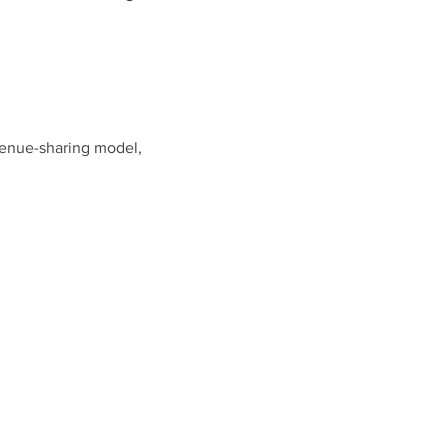
venue-sharing model,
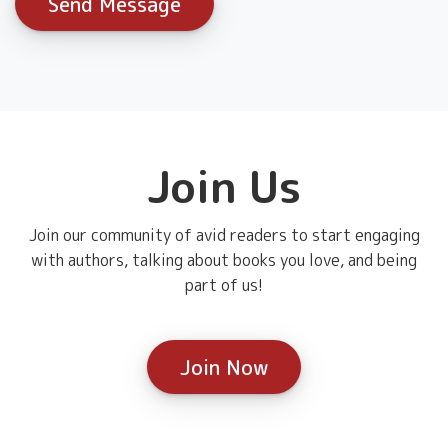
Join Us
Join our community of avid readers to start engaging
with authors, talking about books you love, and being
part of us!
Join Now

* **Your objective**
Please make your reply exactly the lines from the one containing "Join our community" through the end of the entries above, and nothing more.

* **Result**
Join our community of avid readers to start engaging
with authors, talking about books you love, and being
part of us!
Join Now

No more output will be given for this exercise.